The Georgia Water Coalition did not rank the 12 items on its list.

“From state leaders deceiving citizens and shortchanging environmental programs in the state budget to powerful corporations using their influence to change state policy at the expense of ordinary citizens, this report is as much about dirty politics as it is dirty water,” Jesse Demonbreun-Chapman, executive director and Riverkeeper with the Coosa River Basin Initiative in Rome, is quoted as saying in the news release issued today.

I was invited to but was not able to participate in the tele-press conference today because of a scheduled medical appointment.

Friends of Barber Creek, of which I am past president, is a member of the Georgia Water coalition.

Amy Lanclos, 1670 Gober Road, in Oconee County, represented the Greater Apalachee River Community in the conference.

12 Items On List

The top 12 list is:

*Altamaha River: Department of Natural Resources Board changes clean water rules to defend polluter. (Jesup/Wayne County)

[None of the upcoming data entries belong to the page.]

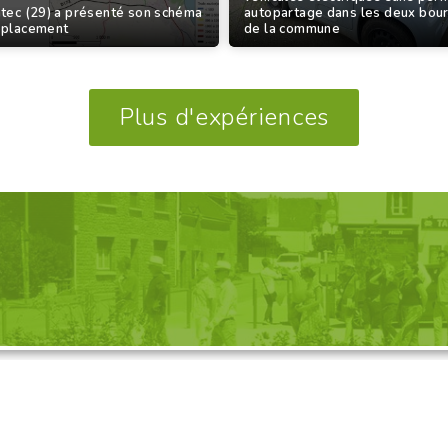
tec (29) a présenté son schéma
autopartage dans les deux bou
éplacement
de la commune
Plus d'expériences
GANISATION D'UNE VISITE, 
Découvrez nos propositions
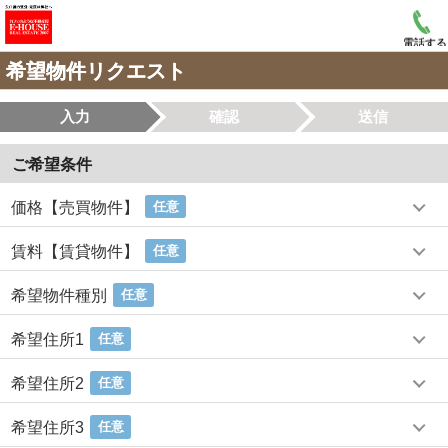
電話する
希望物件リクエスト
入力
確認
送信
ご希望条件
価格【売買物件】
任意
賃料【賃貸物件】
任意
希望物件種別
任意
希望住所1
任意
希望住所2
任意
希望住所3
任意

*Apalachee River: Unnecessary drinking water intake threatens flows, fish and property owners. (Walton, Morgan and Greene counties)

*Cumberland Island: Proposed spaceport threatens premiere barrier islands. (Camden County)

Report Cover

*Georgia’s Coast: Shoreline engineering project for luxury development threatens neighboring beaches and wildlife. (Brunswick, Glynn County)

*Georgia’s Coast: Gov. Nathan Deal’s silence on federal proposal to drill for oil off Georgia’s coast betrays coastal communities. (Chatham, Bryan, Liberty, McIntosh, Glynn and Camden counties)

*Georgia’s Drinking Water: Powerful lobbyists secure loophole inviting out-of-state coal ash to Georgia landfills. (Cherokee, Meriwether, Banks, Taylor, Chatham and Charlton counties)

*Georgia’s Public Health: Legislators divert funds intended for clean community programs. (Statewide)

*Georgia’s Streams and Rivers: Legislators fail to protect vulnerable Georgia streams. (Statewide)

*Georgia’s Streams and Wetlands: Federal assault on Clean Water Act threatens Georgia’s water. (Statewide)

*Ocmulgee River, Lake Juliette and Groundwater: Coal ash pond at Plant Scherer pollutes groundwater, threatens nearby surface water. (Monroe County)

*Flat Creek: Chemical spill kills mountain stream and endangered species; highlights weak state oversight of industrial sites. (Dawsonville/Dawson County)

*Savannah River: Nuclear money pit saddles taxpayers, utility ratepayers with billions. (Waynesboro/Burke County)

3 comments:

Ace 36 said...

We need to stop pollution by not having children. Simple, no people, no pollution.

Jane Bath said...

The Apalachee River is already a low flowing river with weeks and even months so low one can walk across it. Only in heavy rains does it swell but quickly becomes a small river and a muddy one at that.

On an average, if about one fourth of 33 million gallon of the 122 million gallons flow average per day is taken out, there will be little left of a river dividing Oconee and Walton County.

As one noted in this article, the need is not even there. Instead Oconee County will relinquish a beautiful but struggling river to the money interest for surrounding areas to their benefit at the expense and health of our own rivers which can never be reclaimed once this intake is built.

Zippity said...

It makes no sense to waste taxpayer money on a project that may never be needed. Silly!